Parliament recently held a debate on the use of animals in testing which I spoke in. In 1986, this country introduced the Animals (Scientific Procedures) Act. At the time, it was seen as world-leading and as the gold standard, with its three Rs principles: to replace animal testing wherever possible; to reduce animal testing where it was not possible to replace it; and to refine it to reduce suffering where it occurred.
However, it is increasingly clear that a review of the legislation is now needed. We have always been ahead of the United States on animal welfare issues, but this is one area where, arguably, we have now fallen behind them. Until recently, the US required animal testing for certain product authorisations, but it has now brought forward legislation to modernise its statute.
To give credit where credit is due, is important to note that the Government effectively banned the use of animal testing in the development of cosmetics in 2023. That followed the huge progress made by companies such as Unilever and others to phase out the need for animal testing on their products. However, the greatest concern for me is that despite exponential growth in non-animal methods and huge leaps in that technology over 20 years the number of animals used in animal tests remains stubbornly high, at around 4 million a year, mainly mice.
It is hard to avoid the conclusion that what started out in 1986 as a robust regime has probably drifted and coalesced into a rather unsatisfactory system of self-regulation. We have to ask ourselves why those three Rs principles are not being effectively applied. Ultimately, I think it is because everybody defers to process, but no one really takes proper ownership. We have ended up with cultural attitudes around the use of animals in scientific procedures that masquerade as science, when actually the science does not require those animals to be used in such numbers at all.
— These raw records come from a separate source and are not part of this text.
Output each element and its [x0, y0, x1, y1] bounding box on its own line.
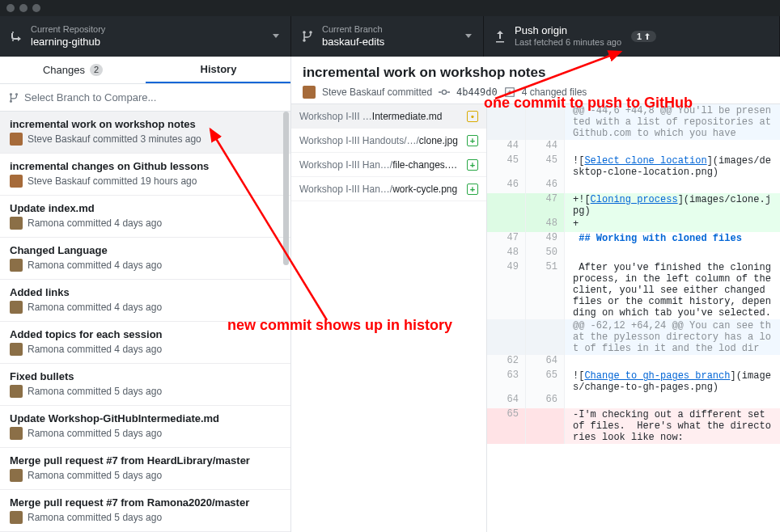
new-line-number: 44: [526, 140, 565, 154]
changed-file-item[interactable]: Workshop I-III …Intermediate.md•: [291, 104, 486, 129]
history-item-meta: Steve Baskauf committed 19 hours ago: [10, 175, 281, 188]
author-avatar: [10, 469, 23, 482]
diff-line: 4951 After you've finished the cloning p…: [487, 261, 780, 319]
author-avatar: [10, 427, 23, 440]
diff-line-content: ## Working with cloned files: [565, 232, 780, 247]
changed-file-item[interactable]: Workshop I-III Han…/work-cycle.png+: [291, 177, 486, 201]
old-line-number: 48: [487, 247, 526, 261]
new-line-number: 50: [526, 247, 565, 261]
diff-line: 6466: [487, 394, 780, 408]
branch-compare-selector[interactable]: Select Branch to Compare...: [0, 84, 290, 112]
old-line-number: 45: [487, 154, 526, 179]
diff-line: 65-I'm checking out a different set of f…: [487, 408, 780, 444]
tab-changes[interactable]: Changes 2: [0, 57, 146, 83]
diff-line-content: ![Change to gh-pages branch](images/chan…: [565, 369, 780, 394]
author-avatar: [10, 259, 23, 272]
history-item[interactable]: Merge pull request #7 from HeardLibrary/…: [0, 448, 290, 490]
diff-line-content: [565, 247, 780, 261]
history-item-title: Merge pull request #7 from HeardLibrary/…: [10, 454, 281, 467]
diff-line-content: After you've finished the cloning proces…: [565, 261, 780, 319]
history-item[interactable]: Update index.mdRamona committed 4 days a…: [0, 196, 290, 238]
history-item-title: Added links: [10, 286, 281, 298]
branch-icon: [8, 92, 19, 103]
history-list[interactable]: incremental work on workshop notesSteve …: [0, 112, 290, 532]
traffic-light-zoom[interactable]: [32, 4, 40, 12]
push-origin-button[interactable]: Push origin Last fetched 6 minutes ago 1: [484, 16, 780, 57]
changes-count-badge: 2: [90, 64, 103, 76]
file-name: Workshop I-III …Intermediate.md: [299, 111, 462, 122]
repo-name: learning-github: [31, 36, 105, 49]
old-line-number: 44: [487, 140, 526, 154]
push-count-badge: 1: [631, 31, 656, 42]
chevron-down-icon: [465, 34, 472, 38]
diff-line-content: [565, 355, 780, 369]
old-line-number: [487, 193, 526, 217]
changed-file-item[interactable]: Workshop I-III Handouts/…/clone.jpg+: [291, 129, 486, 153]
repo-label: Current Repository: [31, 24, 105, 36]
arrow-up-icon: [644, 33, 651, 40]
old-line-number: 64: [487, 394, 526, 408]
commit-sha: 4b449d0: [456, 87, 498, 98]
tab-history-label: History: [201, 63, 237, 75]
old-line-number: 47: [487, 232, 526, 247]
history-item[interactable]: incremental work on workshop notesSteve …: [0, 112, 290, 154]
old-line-number: 63: [487, 369, 526, 394]
new-line-number: 46: [526, 179, 565, 193]
scrollbar-thumb[interactable]: [283, 112, 289, 265]
window-titlebar: [0, 0, 780, 16]
history-item-title: incremental changes on Github lessons: [10, 160, 281, 172]
history-item[interactable]: Fixed bulletsRamona committed 5 days ago: [0, 364, 290, 406]
new-line-number: 48: [526, 217, 565, 232]
branch-name: baskauf-edits: [322, 36, 384, 49]
history-item-title: incremental work on workshop notes: [10, 118, 281, 130]
commit-title: incremental work on workshop notes: [303, 65, 769, 81]
new-line-number: 51: [526, 261, 565, 319]
history-item-meta: Ramona committed 4 days ago: [10, 301, 281, 314]
diff-line-content: [565, 179, 780, 193]
history-item-meta: Ramona committed 4 days ago: [10, 259, 281, 272]
current-branch-selector[interactable]: Current Branch baskauf-edits: [291, 16, 484, 57]
author-avatar: [10, 133, 23, 146]
old-line-number: 62: [487, 355, 526, 369]
traffic-light-close[interactable]: [6, 4, 15, 12]
sidebar: Changes 2 History Select Branch to Compa…: [0, 57, 291, 532]
diff-line: 4646: [487, 179, 780, 193]
tab-changes-label: Changes: [43, 64, 85, 76]
diff-line: 4749 ## Working with cloned files: [487, 232, 780, 247]
history-item[interactable]: Added topics for each sessionRamona comm…: [0, 322, 290, 364]
changed-file-item[interactable]: Workshop I-III Han…/file-changes.png+: [291, 153, 486, 177]
author-avatar: [10, 217, 23, 230]
diff-view[interactable]: @@ -44,6 +44,8 @@ You'll be presented wi…: [487, 104, 780, 532]
chevron-down-icon: [273, 34, 279, 38]
diff-line: 4444: [487, 140, 780, 154]
branch-label: Current Branch: [322, 24, 384, 36]
diff-line: 47+![Cloning process](images/clone.jpg): [487, 193, 780, 217]
history-item-title: Update Workshop-GitHubIntermediate.md: [10, 412, 281, 424]
history-item-meta: Ramona committed 5 days ago: [10, 511, 281, 524]
diff-line: 4850: [487, 247, 780, 261]
author-avatar: [303, 86, 316, 99]
diff-link[interactable]: Cloning process: [591, 194, 678, 205]
app-toolbar: Current Repository learning-github Curre…: [0, 16, 780, 57]
old-line-number: [487, 319, 526, 355]
old-line-number: 46: [487, 179, 526, 193]
author-avatar: [10, 343, 23, 356]
diff-line: 6264: [487, 355, 780, 369]
new-line-number: 65: [526, 369, 565, 394]
history-item[interactable]: Added linksRamona committed 4 days ago: [0, 280, 290, 322]
traffic-light-minimize[interactable]: [19, 4, 28, 12]
history-item[interactable]: Changed LanguageRamona committed 4 days …: [0, 238, 290, 280]
history-item[interactable]: incremental changes on Github lessonsSte…: [0, 154, 290, 196]
new-line-number: 66: [526, 394, 565, 408]
commit-icon: [439, 87, 450, 98]
diff-line: @@ -62,12 +64,24 @@ You can see that the…: [487, 319, 780, 355]
history-item[interactable]: Merge pull request #7 from Ramona2020/ma…: [0, 490, 290, 532]
diff-link[interactable]: Change to gh-pages branch: [584, 370, 730, 382]
push-label: Push origin: [515, 24, 621, 37]
diff-link[interactable]: Select clone location: [584, 155, 706, 167]
history-item[interactable]: Update Workshop-GitHubIntermediate.mdRam…: [0, 406, 290, 448]
tab-history[interactable]: History: [146, 57, 291, 83]
diff-line: 48+: [487, 217, 780, 232]
current-repository-selector[interactable]: Current Repository learning-github: [0, 16, 291, 57]
diff-line-content: +: [565, 217, 780, 232]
There is too much deference afforded to ethics committees at universities. In some ways, it feels quite incongruous to have to put a monetary value on the life of a mouse to get people to take it seriously, but if researchers are not taking the intrinsic value of that mouse’s life as seriously as they should, let us consider some other incentives that might reinforce the original three Rs. One idea I floated to that we consider applying a levy on the use of each individual animal in testing, as part of the project licence. A levy of £100 or £200 for each mouse used as part of the project licence might focus minds.
I think everyone will welcome the significant increase in funding that the Government has pledged to support research on non-animal methods, but this needs to be matched with a program that reinforces and reestablishes the three R’s firmly back on the agenda.